You know how we all receive emails forwarded by someone who received it from someone who received it from someone else…? Some of these emails I delete right away, or I give up halfway through reading them. The article I am using for this newsletter is one of the email gems that I occasionally receive and do read. I wanted to share this one with you because I love the message it puts forth. Although it’s written with the theme of parenting, I think the underlying message is applicable to relationships with our significant other. This article, originally titled, The Necessary White Spaces, was written by Sarah Anderson for a publication called Orange Parents.
‘In Judaism, they teach the idea when it comes to the text of Scripture, that the words are black fire on white fire. From what I understand, the concept suggests the actual words on the page say something—but so does the white space between the words. There is as much to learn from the black ink as the white gaps. There is the study of God’s holy word–and there is the study of God’s holy silence. It is the background. It is the stuff that you can’t put words to, but exists and is necessary to make the visible words more poignant and rich.
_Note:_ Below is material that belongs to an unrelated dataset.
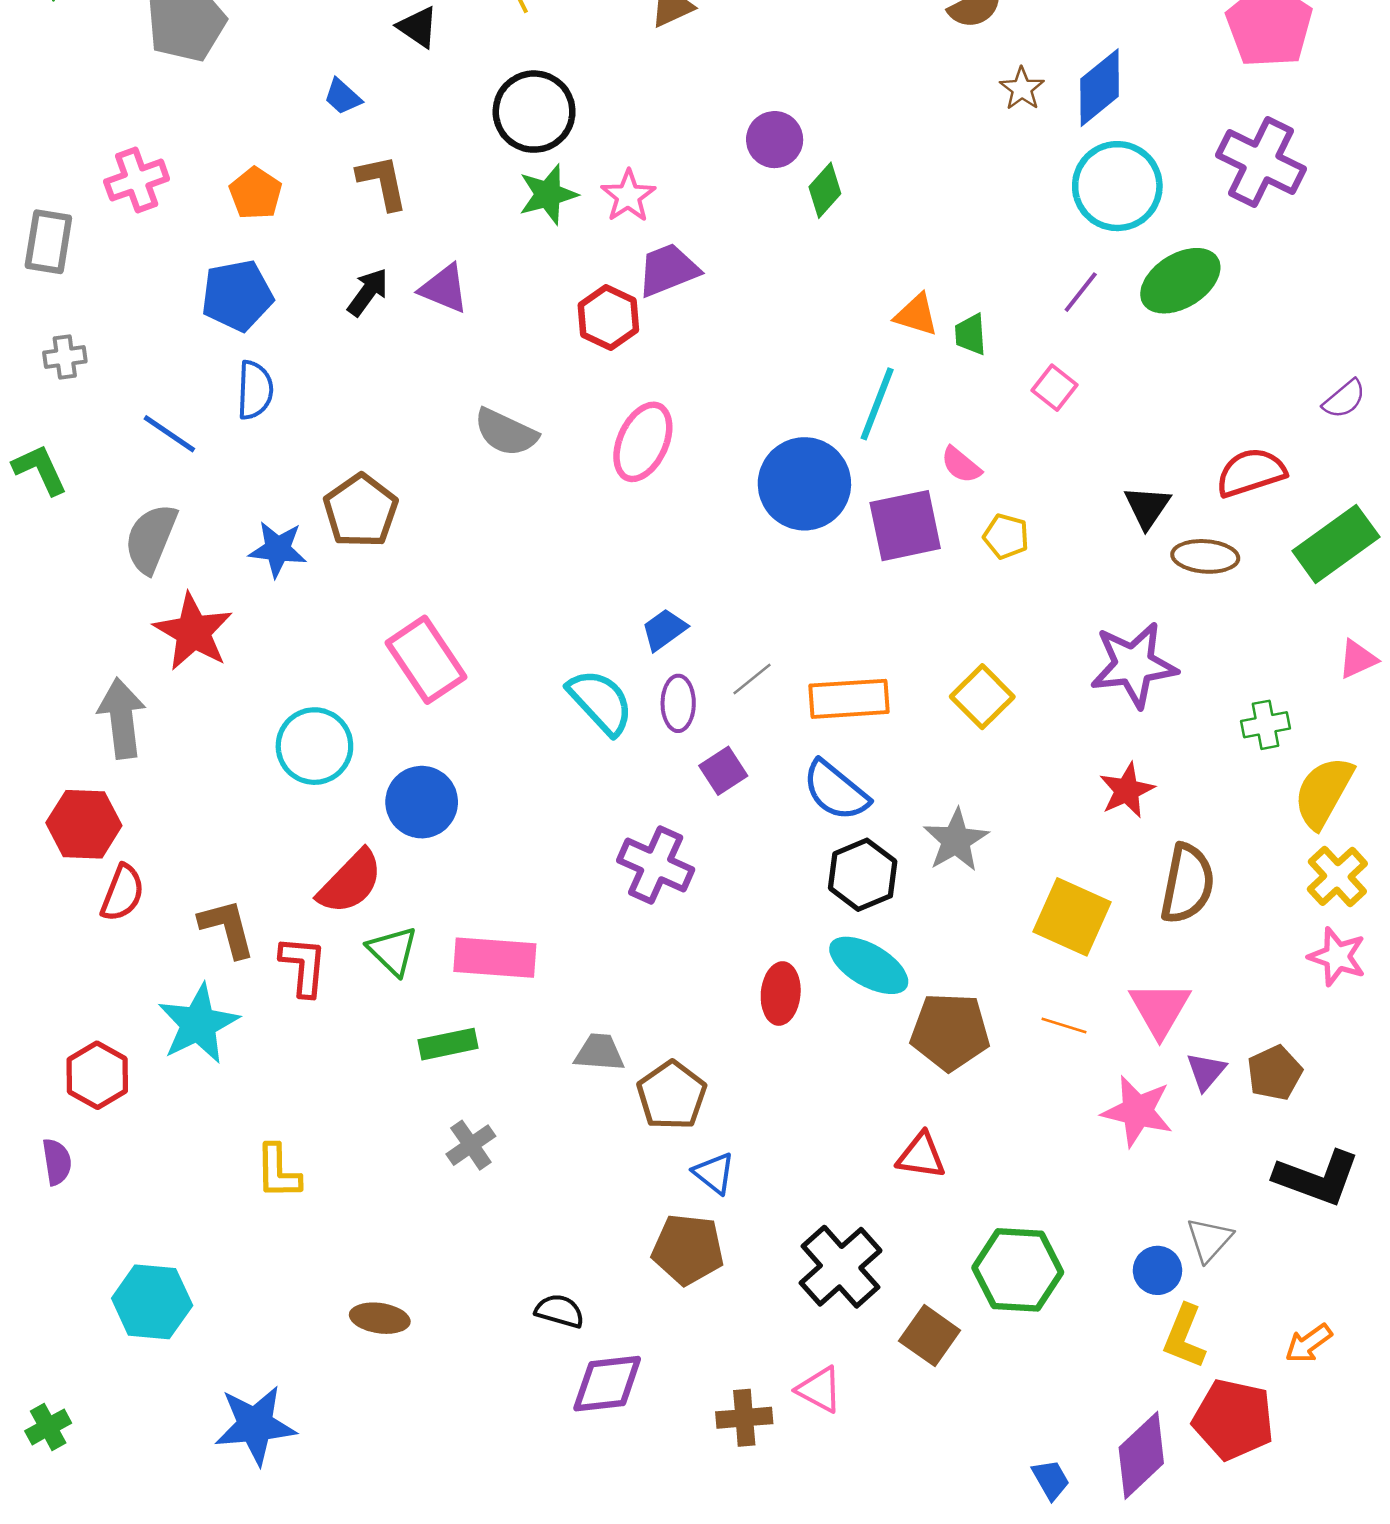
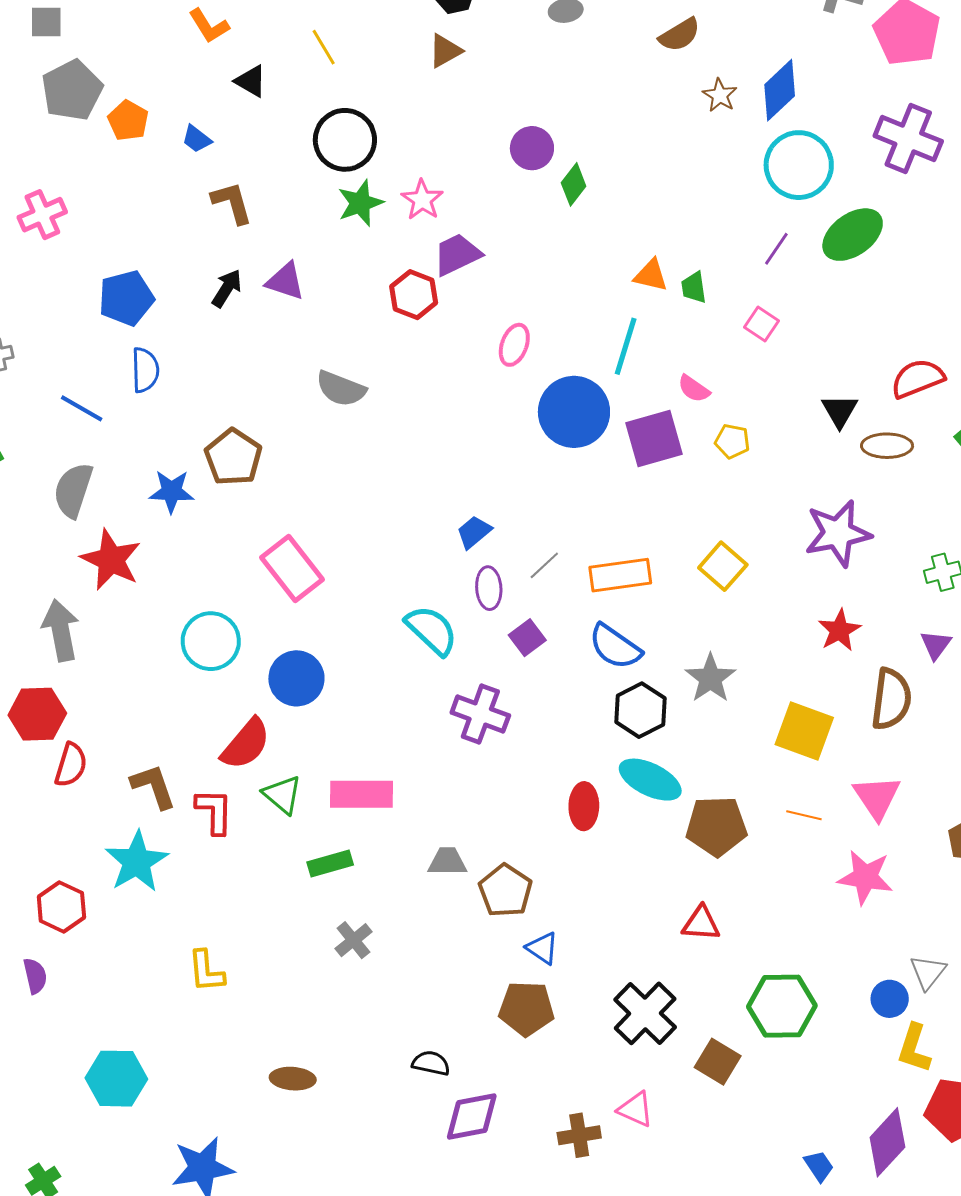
orange pentagon: (256, 193) -> (128, 121), moved
pink ellipse: (643, 442) -> (514, 345), moved, size x0.7
cyan semicircle: (601, 702) -> (432, 630), moved
purple triangle: (1206, 1071) -> (936, 645), moved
There are days when it feels like I am the white space in my kids’ lives. They can’t name what I do. They can’t put words to the ways I am making their days run smoothly, their night times happen effectively, their worlds comfortable. My role is so often defined by the things that can’t be defined. For this reason, the hazard in parenting is to wake up one day wondering where we went. We end up feeling invisible. Overlooked. Like the background to a story we once felt central to, but no longer matter in.
This is the risk in parenting.
That we begin to believe our selfless acts are for nothing.
That the load of laundry being started just shy of midnight is unappreciated.
That the lunches packed to each child’s preference is not valued.
That the driving to and from school, and then to and from practice, and then to and from whatever next, is insignificant.
That the routine becomes so commonplace to the ones it is for, they will come to value what we do more than who we are.
That is the risk.
But I think the Jewish tradition is on to something. The white space, though un-definable, though boundless and intangible, is so very necessary for the black ink. Jewish tradition suggests that the words tell us something, but the space between gives meaning. In the details and monotony, in the routine and habit of parenting, is the backbone to the families we are raising. We may sometimes get lost in the sprouting out and growing up of our children, but our quiet work behind them, around them, for them is what is allowing them to grow into who they were meant to be.’
So if you think about this in relation to your partner, this is often what is in the background of a successful relationship. The white space, not just the words, that hums away in the background and that gives meaning to our relationships. The little and big things we do to keep our partner’s life running smoothly, our relationship running smoothly, and that don’t always get noticed by your partner.
A truly healthy relationship is one which supports and inspires the growth of each partner. As the article says, that allows each partner to grow into who they are meant to be. The gift of a healthy relationship is to be able to achieve this with the support of a partner, both outward support and the support that occurs in the white space between words.
This article helps to remind us to be mindful of this unspoken support and thankful for its presence.